Mail Aegis keeps bouncing messages from my customer/supplier/bank etc.


Mail Aegis requires that mail servers connecting to it handshake properly. Unfortunately, not only spammers & scammers have poorly configured mail servers - sometimes these belong to our customers, suppliers, and even banks. We are here to help though. We can help you tell them what is wrong with their mail server so that they can fix it, or if that is not possible/practical, we can allow-list them depending on the problem.

Do you keep a copy of my email on your servers?


No. We don't even have a quarantine facility by design. Although we do keep logs for a short time. We will NEVER share or sell customer data. Your privacy is our priority.

If you don't quarantine messages then how do I release suspected messages?

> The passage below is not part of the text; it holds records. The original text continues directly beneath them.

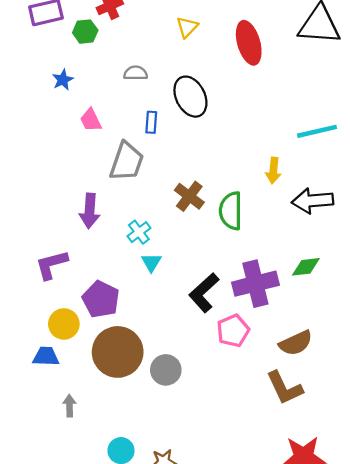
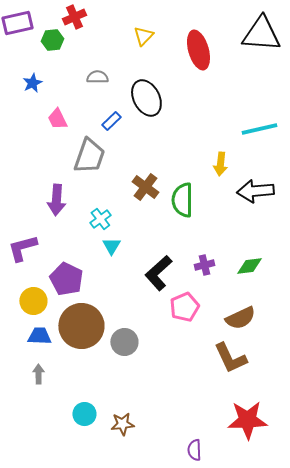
blue rectangle: (151, 122) -> (111, 121), turned 42
green diamond: (306, 267) -> (249, 266), moved
purple cross: (255, 284) -> (204, 265), size x0.5
blue trapezoid: (46, 356) -> (39, 336), moved

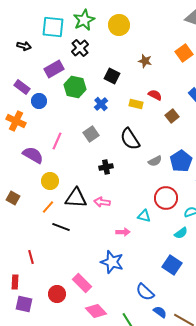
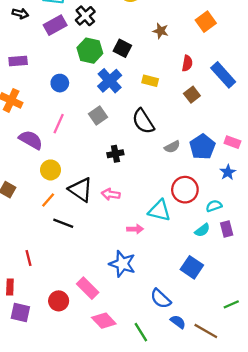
purple rectangle: (54, 69) -> (55, 25), moved
purple rectangle: (22, 87) -> (18, 61), turned -42
green hexagon: (75, 87) -> (90, 51), moved
red semicircle: (155, 95) -> (187, 63), moved, turned 72
blue circle: (39, 101) -> (60, 83), moved
blue cross: (101, 104) -> (110, 81), size x1.5
black triangle: (76, 198) -> (81, 190), turned 30
cyan triangle: (144, 216) -> (159, 211), size x1.5

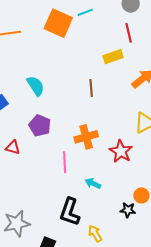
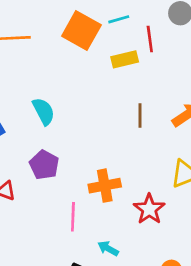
red line: (129, 33) -> (150, 39), moved
yellow rectangle: (113, 57) -> (125, 59), moved
brown line: (91, 88) -> (140, 115), moved

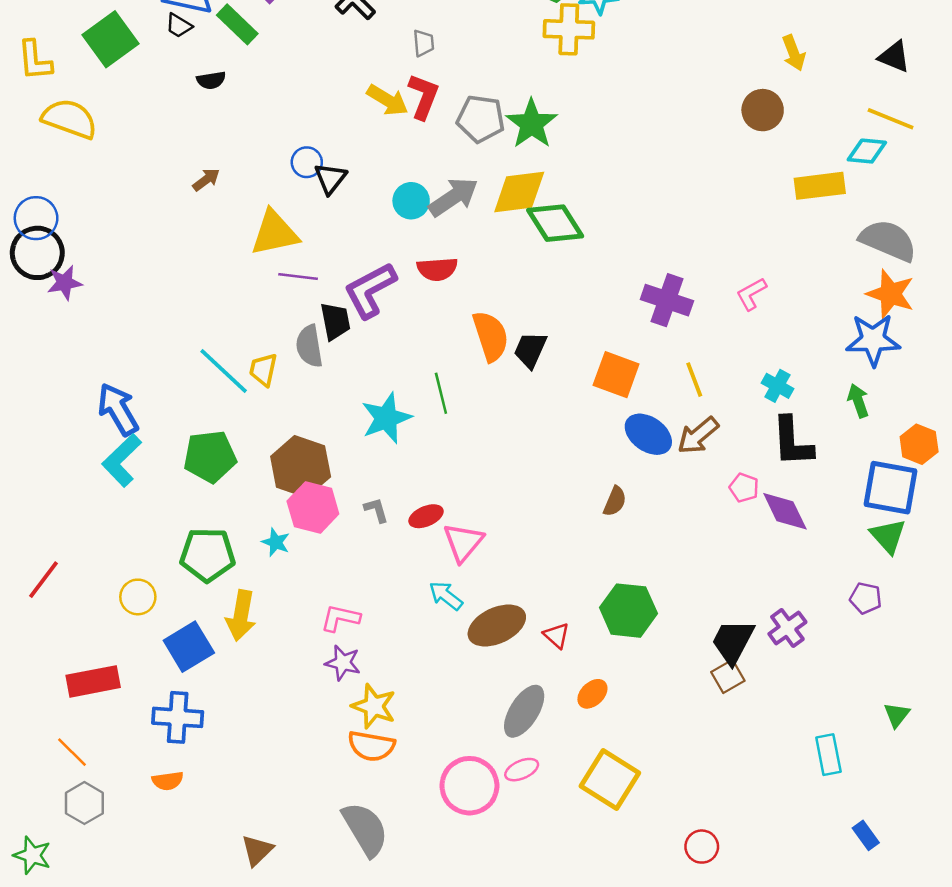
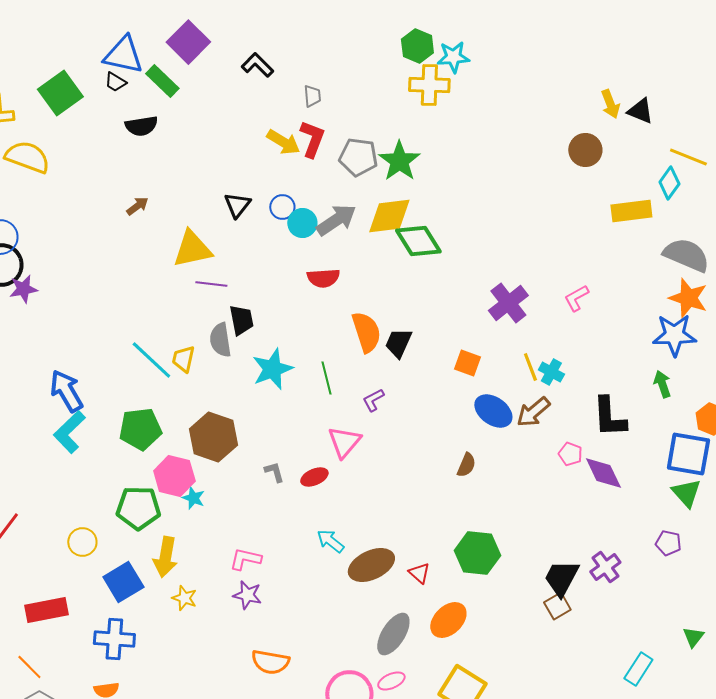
black triangle: (894, 57) -> (640, 111), moved
black semicircle: (211, 80) -> (141, 126), size x1.4
cyan diamond: (867, 151) -> (669, 183), turned -60
blue circle: (307, 162) -> (282, 207), moved
purple L-shape: (370, 290) -> (373, 400), moved, size x0.5
purple cross: (667, 300) -> (508, 303), turned 33
orange square: (616, 375) -> (467, 363), size x0.7
cyan cross: (777, 386) -> (551, 372), moved
cyan star: (386, 418) -> (272, 369), moved
pink hexagon: (313, 508) -> (174, 476), moved
pink triangle: (463, 542) -> (344, 442), moved
orange ellipse: (592, 694) -> (448, 620), size x1.5
yellow star: (374, 706) -> (184, 598), moved, size x0.7
cyan rectangle: (828, 755) -> (638, 669), turned 44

We mark suspected messages as spam or phishing, and forward them to your email provider, They will either quarantine them for you, or deliver them to your inbox clearly marked as suspected spam or phishing. If we really don't like the look of something, then we will either drop the connection to the sending server before the message is even sent (we can tell a lot about the trustworthiness of a sender just from the initial handshake), or we will bounce it during the analysis phase. Either way, a valid sender will know that the message was not delivered, and why not.

Which countries is Mail Aegis available in?


As a cloud service, Mail Aegis is available everywhere.

What are your billing and payment options?


We offer a choice of monthly or annual billing, and we can accept payment by direct bank transfer or by credit card.